ICP-Bard is pleased to announce the Thesis Show of Hana ( Yejiao) Zhang on March 19th, 2020.
Born and raised in Liaoning province, China, Hana Zhang came to America for her MFA study
for photography in 2018. Before she came here her interest was mainly photography. It was in
the open environment of New York City that Zhang started to explore with various media
including sculpture, video, installation, fiction and documentary film. Exposed in an extremely
different culture, Zhang realized how her experience of traditional education and the conventional social norms in China had shaped her. In her work, Zhang explores how social
environment, opinions of the “others” and the pursuit of ultimate perfection could shape each
individual’s life in a dramatic way.
- Tell us about the title “Tiny Little Visions”. What are the visions? And why tiny?
I’m thinking about the limitations of each individual, how you feel, how you see things. The experience is always limited. I chose this title because the main project that I’m showing is fiction that consists of little characters. I always think that they want to change their appearance because they can’t figure out something. I’m really intrigued by the limitations that I have, because how I see the world is always based on my personal experience.
- What made you decide to be an artist? And how did you start your art practice?
I started as a photographer when i was in college, my major was english language and literature. In my third year in college I read a book called “what I talk about when I talk about running”, i suddenly realized i don’t need to be an english teacher. So i asked my parents if i can study abroad, they refused. I was really rebellious at that time, so I borrowed some money. And stopped going to school and I started a coffee shop, at the same time I started taking photos for friends, and freelancing. After i graduated i worked as a wedding photographer for several years while working in the cafe.wedding photography was not what i really wanted. I applied for ICP MFA. i started doing some projects in 2017 to prepare for my portfolio to apply. At the end of 2016, I quit my job and I went to the public library in Shanghai everyday and I studied art history and photography history. It was just reading and doing projects for the whole year of 2016.

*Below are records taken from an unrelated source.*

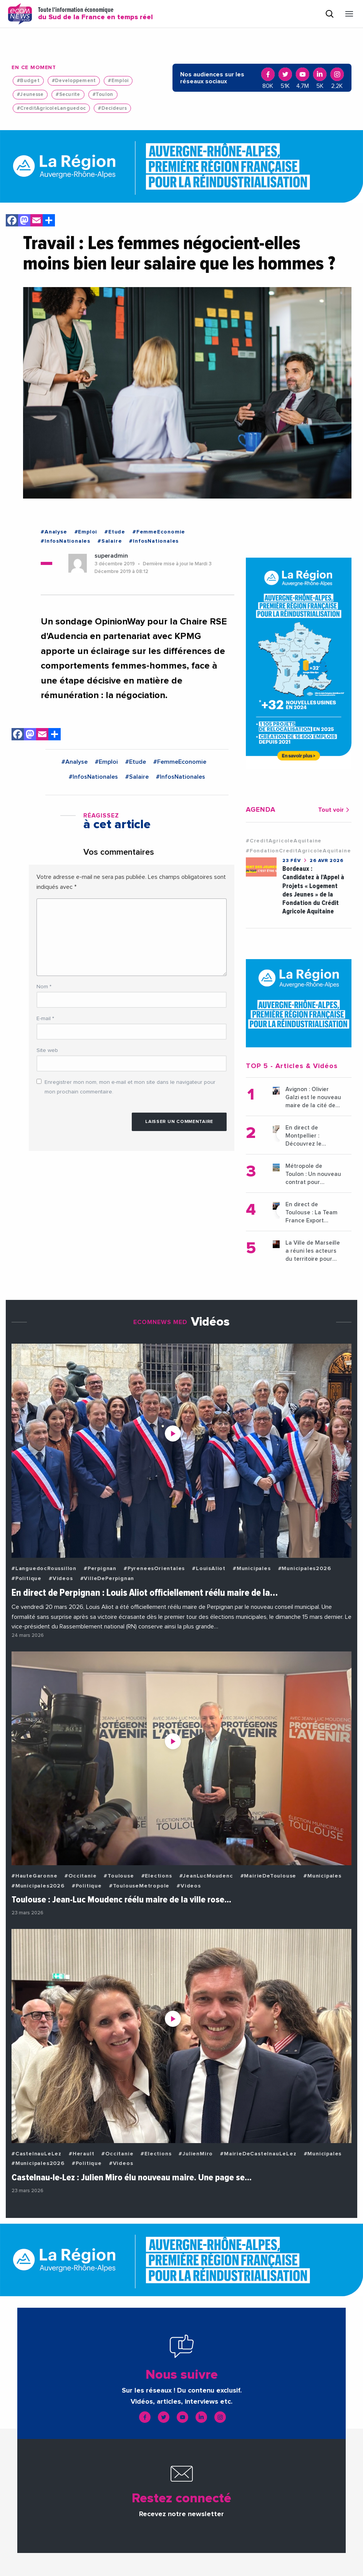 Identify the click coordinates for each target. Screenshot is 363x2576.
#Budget (28, 80)
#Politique (26, 1578)
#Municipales (252, 1568)
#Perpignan (100, 1568)
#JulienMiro (196, 2154)
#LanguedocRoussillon (44, 1568)
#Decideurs (112, 108)
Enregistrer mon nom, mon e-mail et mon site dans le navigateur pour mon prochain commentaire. (130, 1087)
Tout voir (334, 810)
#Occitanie (80, 1876)
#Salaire (110, 541)
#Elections (156, 1876)
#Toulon (103, 94)
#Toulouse (119, 1876)
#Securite (68, 94)
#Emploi (118, 80)
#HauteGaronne (34, 1876)
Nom (43, 986)
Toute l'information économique (95, 14)
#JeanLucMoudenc (206, 1876)
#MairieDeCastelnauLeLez (258, 2154)
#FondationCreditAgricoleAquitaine (298, 851)
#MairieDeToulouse (268, 1876)
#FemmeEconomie (159, 532)
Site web (47, 1050)
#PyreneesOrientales (154, 1568)
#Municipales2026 (304, 1568)
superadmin (111, 556)
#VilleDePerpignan (107, 1578)
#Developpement (74, 80)
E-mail (45, 1018)
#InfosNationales (65, 541)
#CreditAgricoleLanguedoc (51, 108)
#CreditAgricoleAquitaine (284, 841)
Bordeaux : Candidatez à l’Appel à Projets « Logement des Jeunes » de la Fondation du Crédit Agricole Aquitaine (313, 890)
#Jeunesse (30, 94)
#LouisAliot (208, 1568)
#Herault (81, 2154)
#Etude (114, 532)
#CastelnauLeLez (36, 2154)
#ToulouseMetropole (139, 1886)
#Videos (61, 1578)
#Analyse (54, 532) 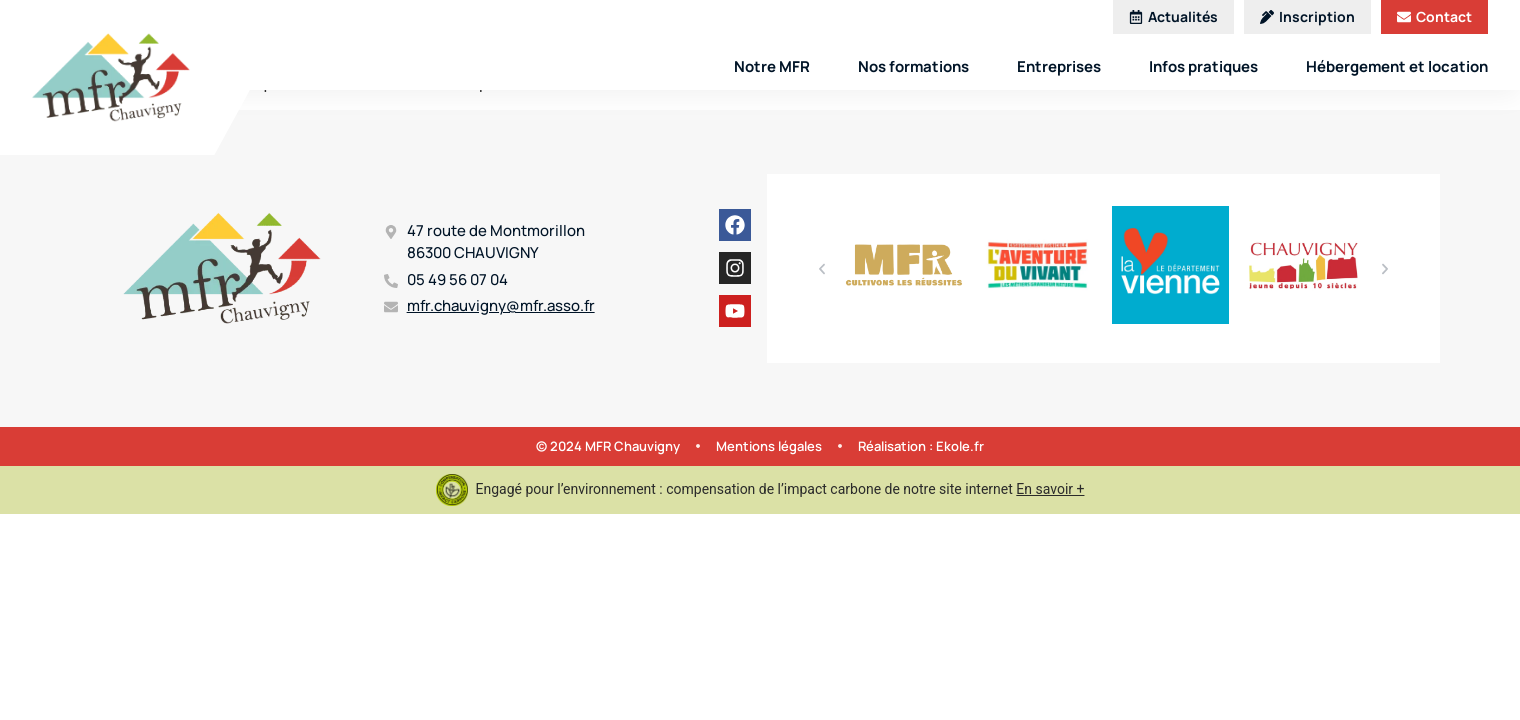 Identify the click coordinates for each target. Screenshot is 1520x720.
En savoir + (1050, 489)
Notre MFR (772, 66)
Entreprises (1059, 66)
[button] (822, 269)
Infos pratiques (1203, 66)
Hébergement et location (1397, 66)
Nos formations (913, 66) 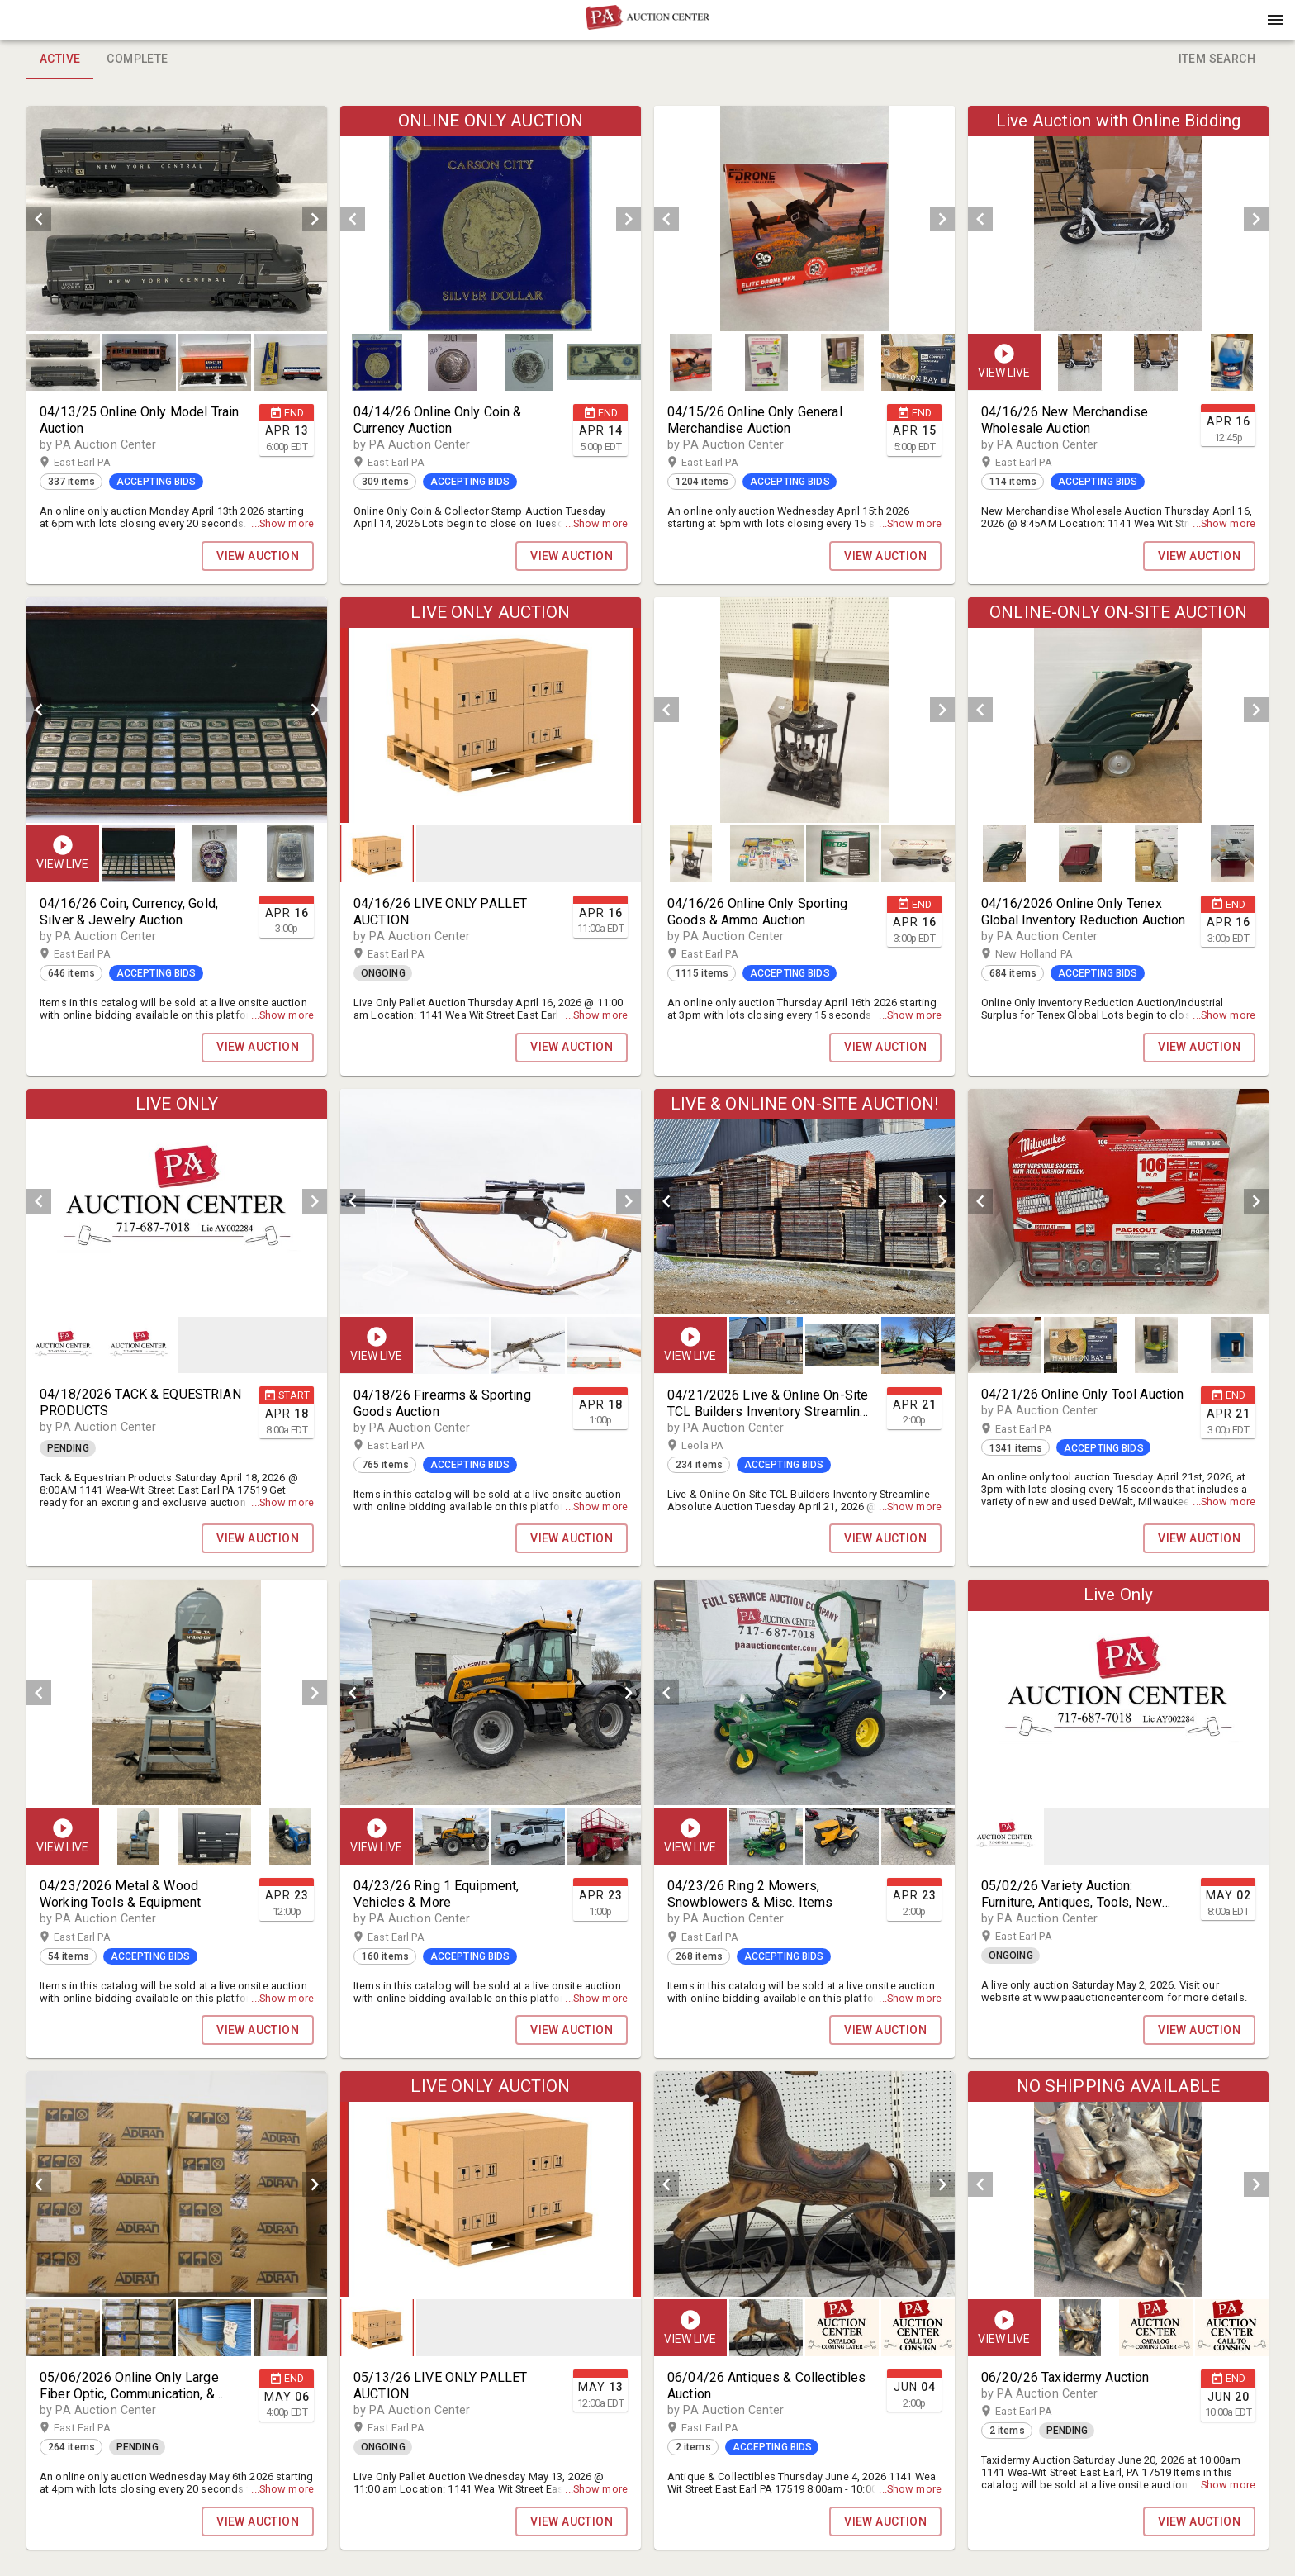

- How has your practice evolved since then? What are some significant factors that influence your work? Has the process of making art also changed your everyday life?
When I first started to make work, I thought art was a way of expressing myself. My first project is called a room of her own, where there are mostly self portraits of me dressed up as different female characters. Photography is not a powerful enough way, so I lost interest in photography. Because of my background in English literature, my mind still functions in narrative and language. It is not how photography works, there are a lot of symbols. So I started working on films and video, then I realized there is a lot of narrative and texts involved, so I shifted into video structure, fictions.
The most significant factor is my daughter. Being a mother adds more layers to my life, sometimes i feel a lot of responsibilities, and im doubting myself very often. If I make a mistake, i can’t go back. The relationship with my daughter is irreversible.
Another factor is being a female. I used to really care about how people look at me and how my appearance represents me. I try to think about why i care so much about these things, why i don’t want others to think i am a typical asian/chinese girl.
I’m making a documentary of my last semester at ICP. i was thinking about making this film because i was really frustrated with the third semester, and i was trying to anticipate how the experience would affect me being an artist, my later career in life, so i started filming my classmates when they prepare their shows, and interview them. And then a week before my show, it got postponed. Now i realized i can’t change anything besides constantly checking the news. I just installed my doll house before getting the email. I try to not make myself feel so bad, so i decided to use the camera to document the setbacks.
- How was the making of “Calling the Flowers”? What was the most difficult thing during the process? Was there anything unexpected?
It was a very sudden decision. I had 2 video classes in my first semester, so i decided to do something video during the winter break. I used a 5d mark ii and a microphone, and I went back to my hometown to live with my aunt for 10 days. It’s a story of my rebellious aunt, she ran away when I was in primary school. One day her son was waiting outside my grandma’s apartment, and later he started staying everyday because my aunt disappeared. I didn’t know how to ask her, so i decided to make a movie to find out the truth. The process was not so awkward as my aunt really wanted someone to talk to. The most difficult thing is to find out something you didn’t want to know. When i was looking for something, my aunt started to talk about something else about my mom, and things when i was a kid. I remember there was one time I was filming, but she started talking about something I couldn’t take. During the stay, i couldn’t sleep.